Commercially, Malta was becoming an increasingly important asset to Britain, and taking the place of Livorno, Palermo and Trieste, that had been the hub of British merchants operating in the Mediterranean, mainly because it was a very safe alternative due to the presence of the British navy. It was now being suggested that Malta could be developed into the great centre of British entrepot trade in the Mediterranean, a storehouse for goods to be distributed into Italy, Greece and the Levant, apart from being a secure quarantine port and a useful collecting port for return cargoes.
However, the real commercial boom came after 1806 and 1807, when Napoleon, through his Berlin and Milan decrees, closed all European ports to British shipping and declared the British Isles to be under blockade. Through a series of Orders in Council, the British replied with a blockade of their own, a course of action they could carry out owing to the great superiority of the British navy.
However, it was a selective blockade, because trade was permitted with Europe provided merchants dealt largely in British goods. In this respect, Malta was particularly favoured because the island was one of the centres from which licences were issued to vessels. Also, a short war with the US (1812-14) brought about a demand in Britain for produce from Sicily and the Levant, thus resulting in the warehouses round the harbour being filled with goods in transit, with resultant profits for the island.
But a body of opinion in Malta hankered after the formation of a Maltese representative body and, in 1811, a petition was sent to King George III requesting that the ancient rights of the Maltese, supressed by the Order of St John, be restored. The demands included the restitution of the old Consiglio Popolare, a free press, and trial by jury. A Commission of Inquiry was sent to Malta in 1812, which did not recommend the implementation of any of the Maltese demands but, conversely, it was felt that Malta should in future be administered by a governor and commander-in-chief, with both powers being vested in the same person.

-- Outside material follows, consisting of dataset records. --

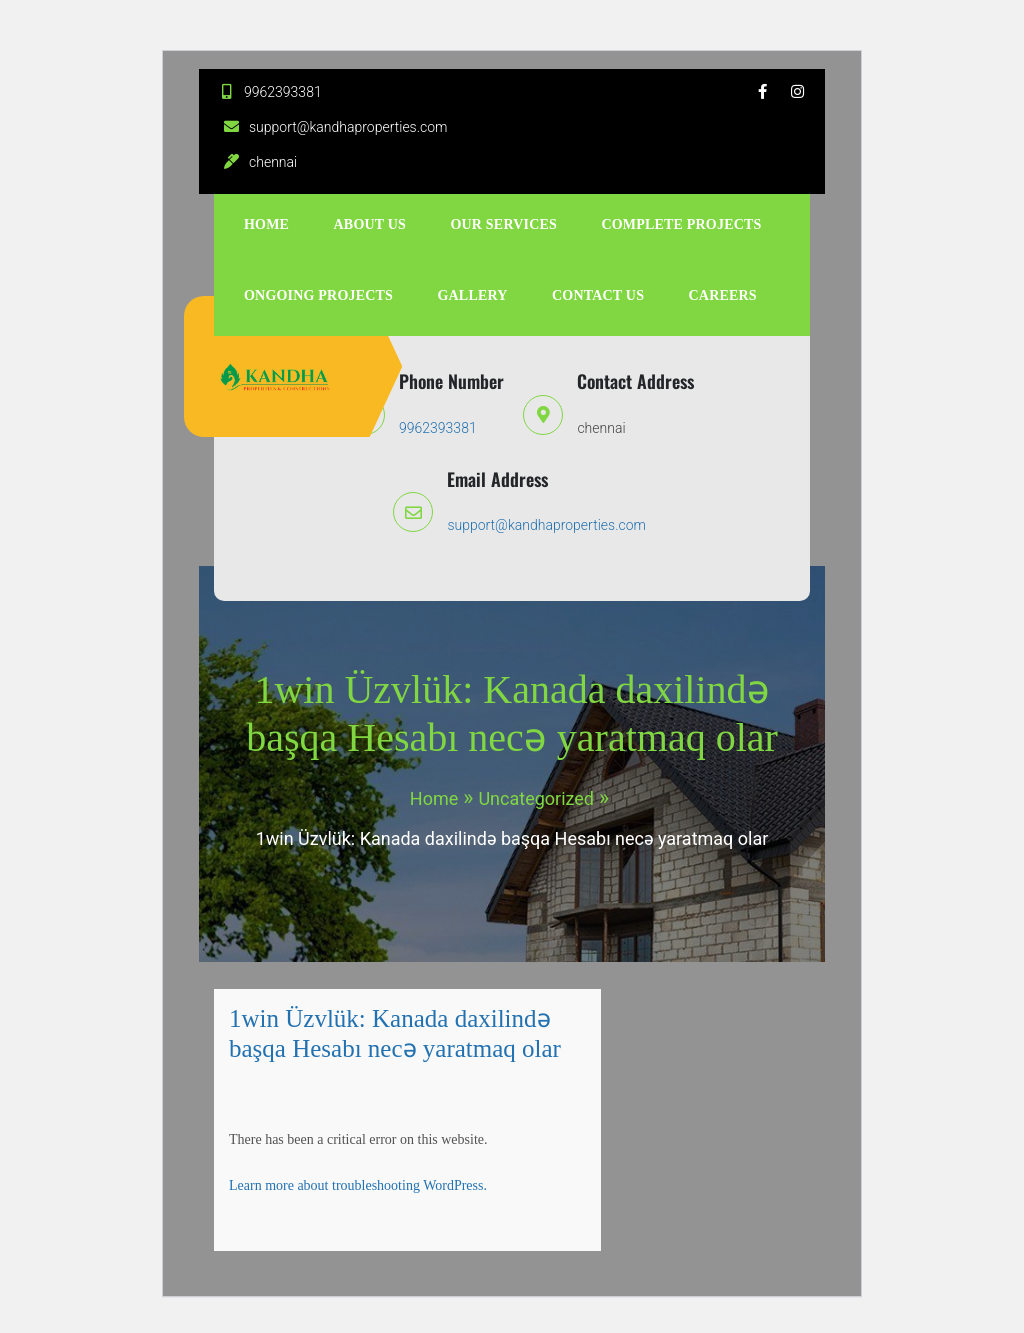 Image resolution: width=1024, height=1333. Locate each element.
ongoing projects (318, 295)
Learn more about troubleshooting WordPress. (358, 1185)
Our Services (503, 224)
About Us (370, 224)
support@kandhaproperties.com (333, 127)
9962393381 (268, 92)
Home (266, 224)
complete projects (681, 224)
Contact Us (598, 295)
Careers (723, 295)
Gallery (472, 295) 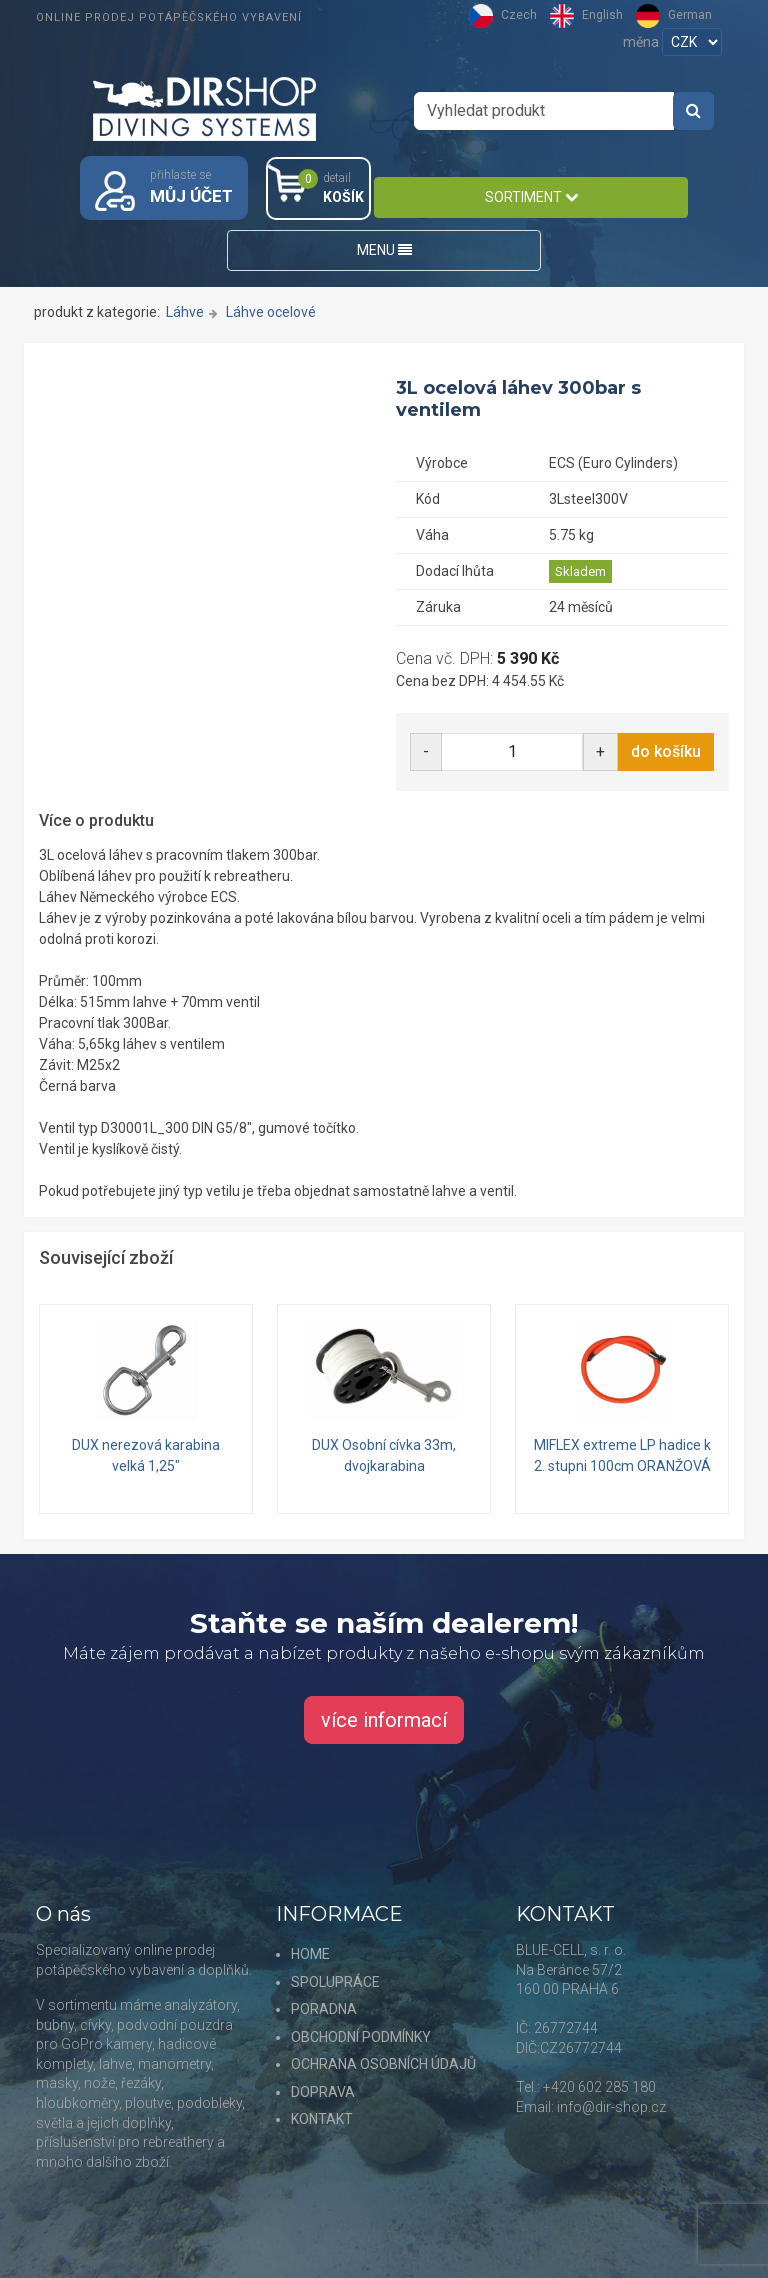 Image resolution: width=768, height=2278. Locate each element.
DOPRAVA (323, 2092)
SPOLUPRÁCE (335, 1982)
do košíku (666, 751)
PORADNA (324, 2009)
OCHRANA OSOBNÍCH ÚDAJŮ (383, 2064)
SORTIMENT (531, 197)
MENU (384, 250)
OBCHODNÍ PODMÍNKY (361, 2037)
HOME (310, 1954)
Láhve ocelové (271, 312)
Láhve (185, 312)
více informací (384, 1720)
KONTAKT (322, 2119) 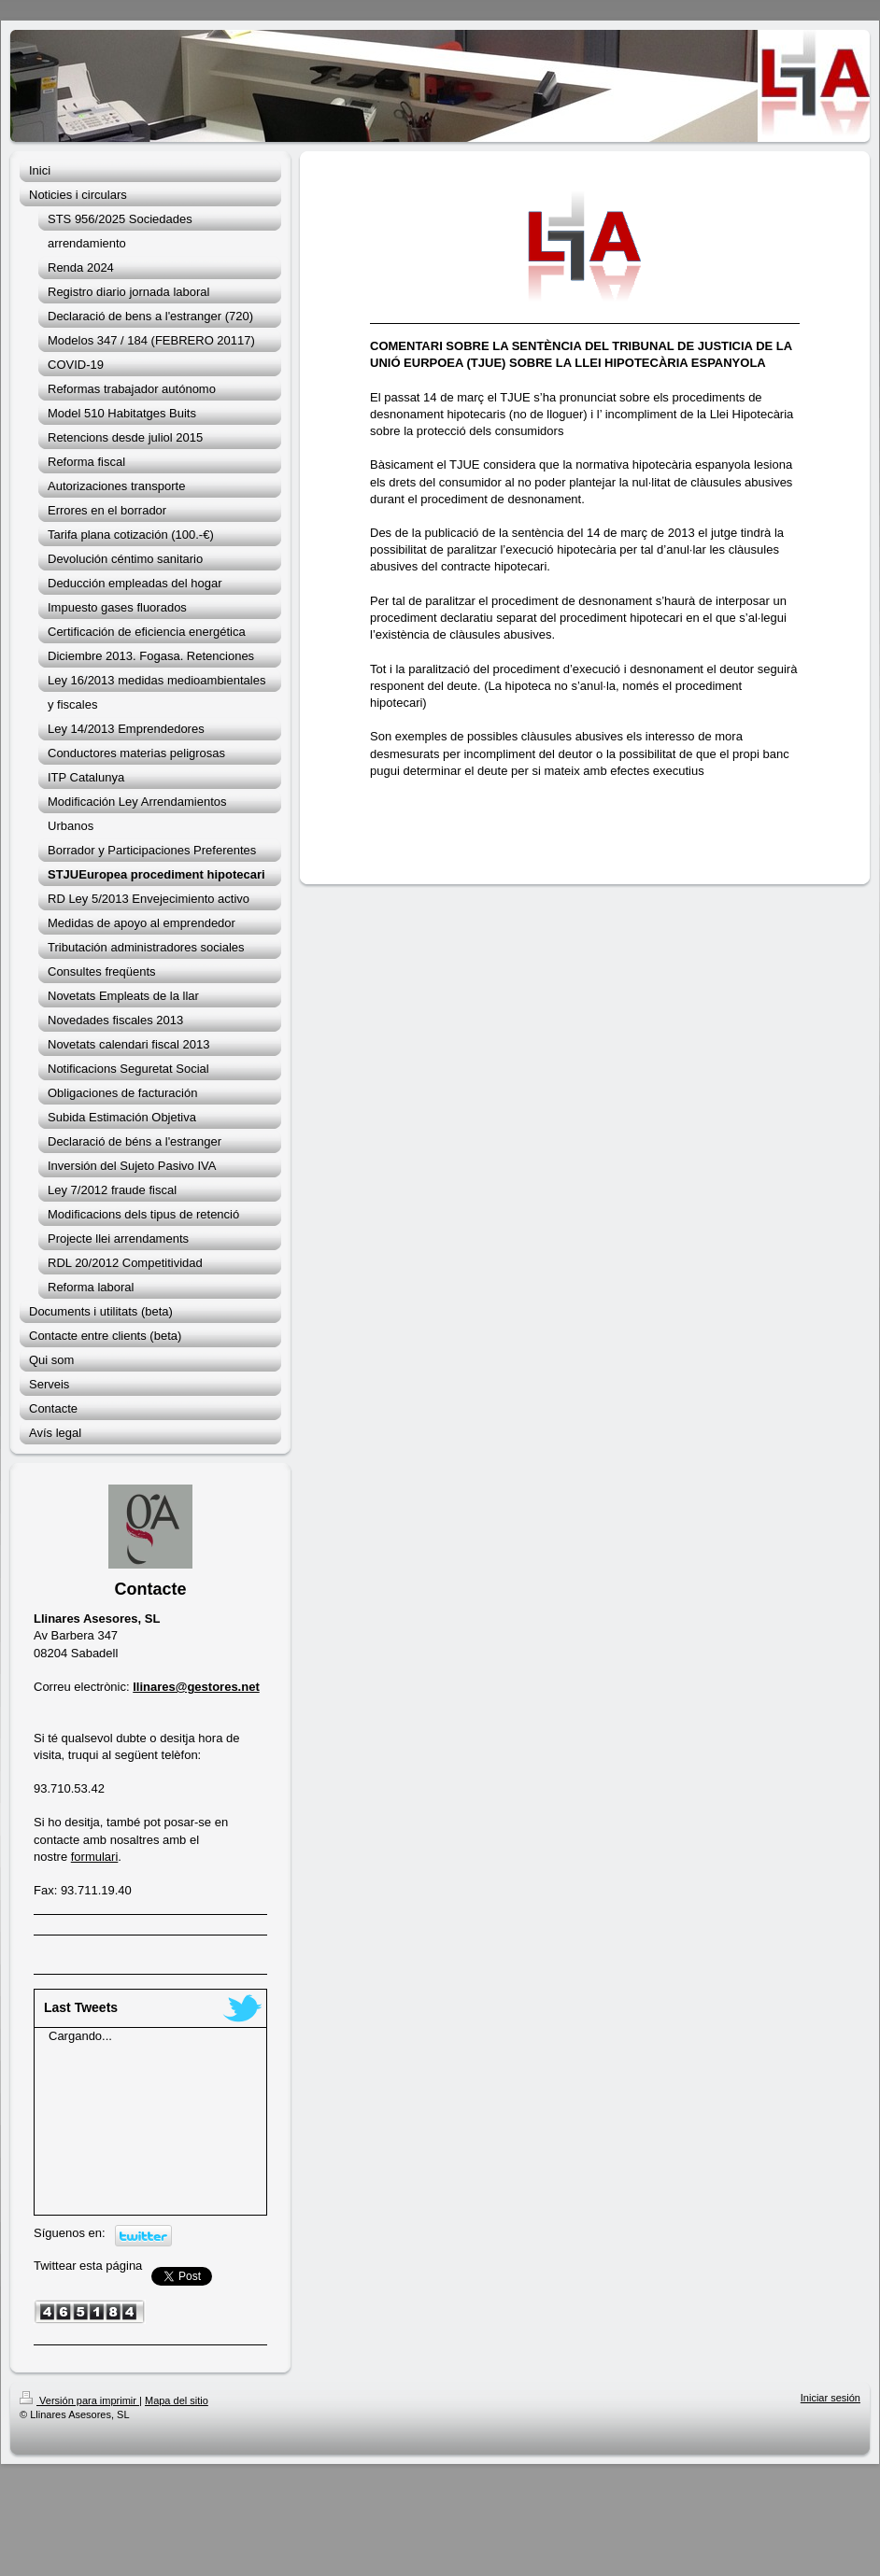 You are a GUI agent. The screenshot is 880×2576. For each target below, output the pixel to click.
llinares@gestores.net (196, 1687)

Sending this commission seemed to imply that the British government had by now decided to retain the Maltese islands. By 1813, the eventual fall of Napoleon and the defeat of France were on the cards and the British could, therefore, play their final card (in Malta’s case) and appoint the islands’ first governor and commander-in-chief (1813-24) in the person of Sir Thomas Maitland, who reached Malta on October 4, 1813.
Maitland’s first proclamation to the Maltese made it clear that Malta was being subjected to British rule. Malta was to have a military government. By this time (1813-14), plague had broken out in Malta and poverty stalked the islands after the harbours were closed to shipping. The epidemic ensured that, after the Napoleonic Wars were over, nothing of the former trade would revert to Malta.
This was the situation when the Treaty of Paris of 1814 was signed. Napoleon then had a last fling for power in what is known in history as ‘The Hundred Days’, but his final defeat at Waterloo on June 18, 1815, ensured his final downfall. He was exiled to the island of St Helena in the Atlantic where he died in 1821.
A second Treaty of Paris was drawn up and signed on November 20, 1815, with Malta’s fate being enshrined in article XI which stated that: “The Treaty of Paris of the 30th of May 1814, and the final Act of the Congress of Vienna of the 9th of June, 1815, are confirmed, and shall be maintained in all such of their enactments which shall not have been modified by the articles of the present treaty.”